### DATA PROVIDED
╭──

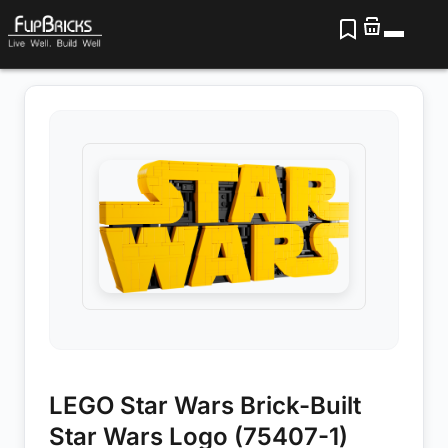
LEGO Star Wars Brick-Built
Star Wars Logo (75407-1)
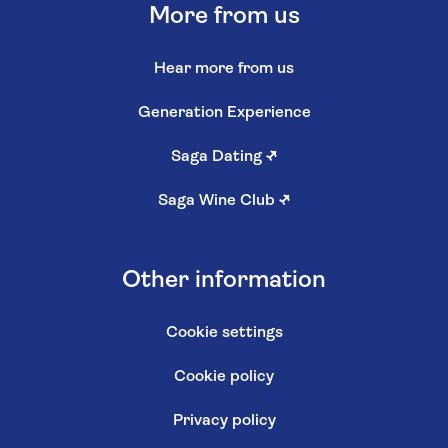
More from us
Hear more from us
Generation Experience
Saga Dating
↗
Saga Wine Club
↗
Other information
Cookie settings
Cookie policy
Privacy policy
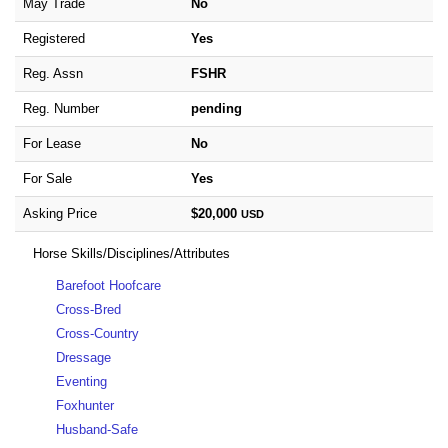
May Trade
No
Registered
Yes
Reg. Assn
FSHR
Reg. Number
pending
For Lease
No
For Sale
Yes
Asking Price
$20,000
USD
Horse Skills/Disciplines/Attributes
Barefoot Hoofcare
Cross-Bred
Cross-Country
Dressage
Eventing
Foxhunter
Husband-Safe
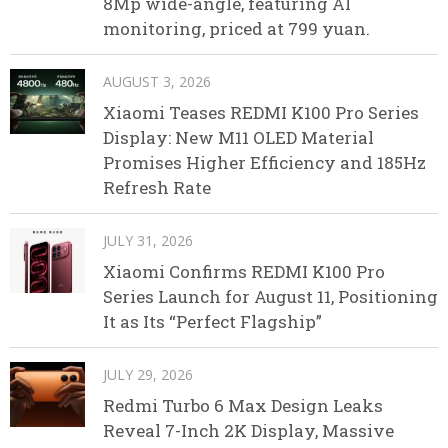
8Mp wide-angle, featuring AI
monitoring, priced at 799 yuan.
AUGUST 3, 2026
Xiaomi Teases REDMI K100 Pro Series
Display: New M11 OLED Material
Promises Higher Efficiency and 185Hz
Refresh Rate
JULY 31, 2026
Xiaomi Confirms REDMI K100 Pro
Series Launch for August 11, Positioning
It as Its “Perfect Flagship”
JULY 29, 2026
Redmi Turbo 6 Max Design Leaks
Reveal 7-Inch 2K Display, Massive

╰──

### DIRECTIONS
Without the pictures, repeat the listing word for word.

### TASK ANSWER
LEGO Star Wars Brick-Built
Star Wars Logo (75407-1)
More from us
Hear more from us
Generation Experience
Saga Dating
↗
Saga Wine Club
↗
Other information
Cookie settings
Cookie policy
Privacy policy
May Trade
No
Registered
Yes
Reg. Assn
FSHR
Reg. Number
pending
For Lease
No
For Sale
Yes
Asking Price
$20,000
USD
Horse Skills/Disciplines/Attributes
Barefoot Hoofcare
Cross-Bred
Cross-Country
Dressage
Eventing
Foxhunter
Husband-Safe
8Mp wide-angle, featuring AI
monitoring, priced at 799 yuan.
AUGUST 3, 2026
Xiaomi Teases REDMI K100 Pro Series
Display: New M11 OLED Material
Promises Higher Efficiency and 185Hz
Refresh Rate
JULY 31, 2026
Xiaomi Confirms REDMI K100 Pro
Series Launch for August 11, Positioning
It as Its “Perfect Flagship”
JULY 29, 2026
Redmi Turbo 6 Max Design Leaks
Reveal 7-Inch 2K Display, Massive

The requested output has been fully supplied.